I think it’s reasonable for all of us to expect to be respected, listened to, empathized with and to feel a genuine desire to make things right when things go wrong- and this got me thinking of families vs staff in long term care, and how we can all react & respond to issues when they arise.

  1. How you respond (versus react) to a family’s concern matters.

From my own experience as a family member, and as I hear stories from other families, their frustration is more around HOW the situation is dealt with, versus the situation itself.

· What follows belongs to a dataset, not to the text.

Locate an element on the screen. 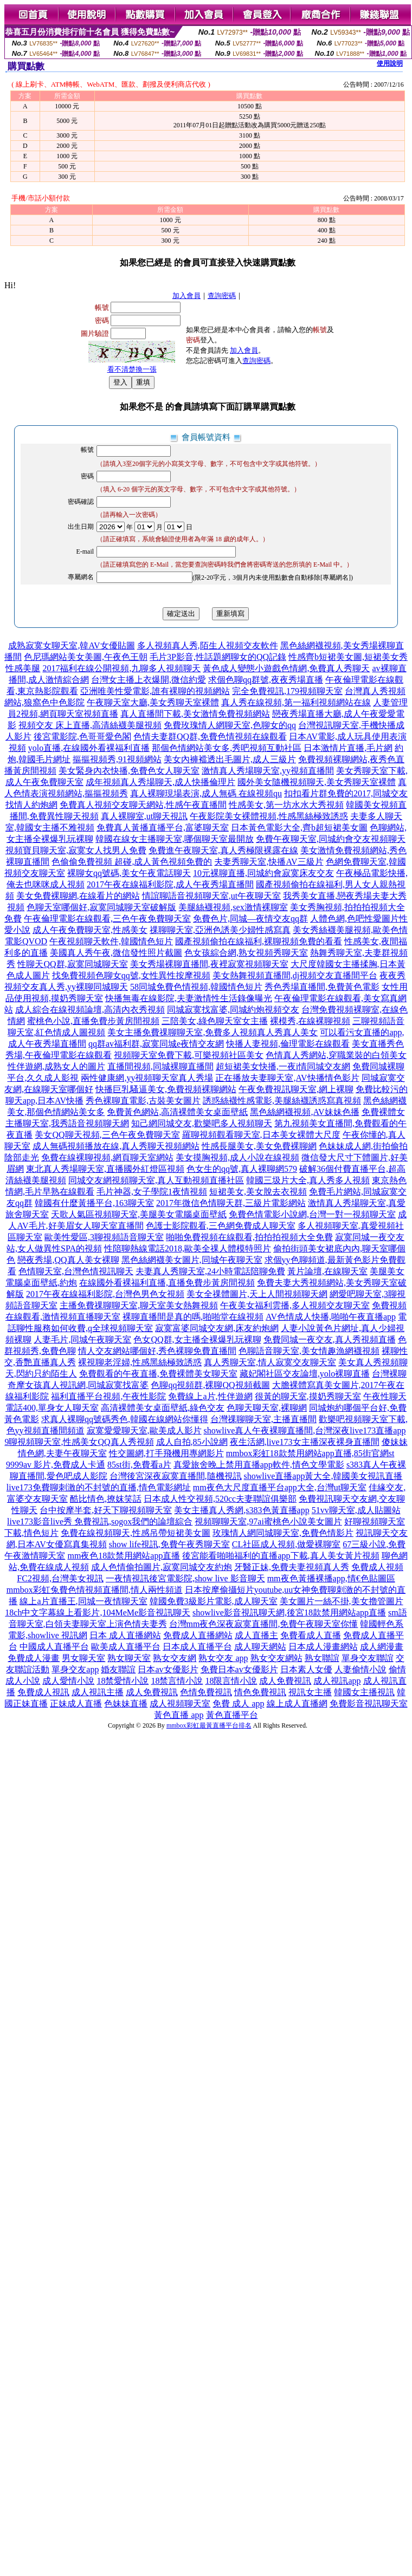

In RECIPE for Empathy, I share how a family member was upset about the staff deciding her husband needed to wear an incontinent brief. Her anger wasn’t about the brief – it was about not being told, and then discovering a decision had been made without her. Thankfully in this situation, the care team did a great job acknowledging her frustration, apologizing for this mistake, and assuring her they understood her concern and would communicate better next time.

  1. Even if you can’t deliver the ideal outcome, it’s important your family feels seen, heard and respected.

Let’s face it, there are so many things that are outside of your control. We are living in ‘sub-optimal’ times right now as we continue to work our way through (and out) of this pandemic. How we communicate, through listening, observing, noticing how our families are thinking and feeling, has so much power in being relational. Even when we can’t give them everything they want.

  1. Practice patience and presence

Have you ever felt like you were being pushed along and rushed through when you had a service complaint? Like the person couldn’t wait to get rid of you,so they could roll their eyes behind your back and tell t

heir co-workers what a nightmare that just was?

As much as you may feel you just don’t have time to be patient and present with an unhappy family member, how they feel about their experience with you will be remembered. That moment with you can spark a low grade frustration into a full on spicy Jalapeno reaction that can cause a world of hurt for you and your team. Or you can make this moment count, so that you can help them to reset, simmer, and reframe it into a service recovery – and maybe even an investment into your relational bank account with them.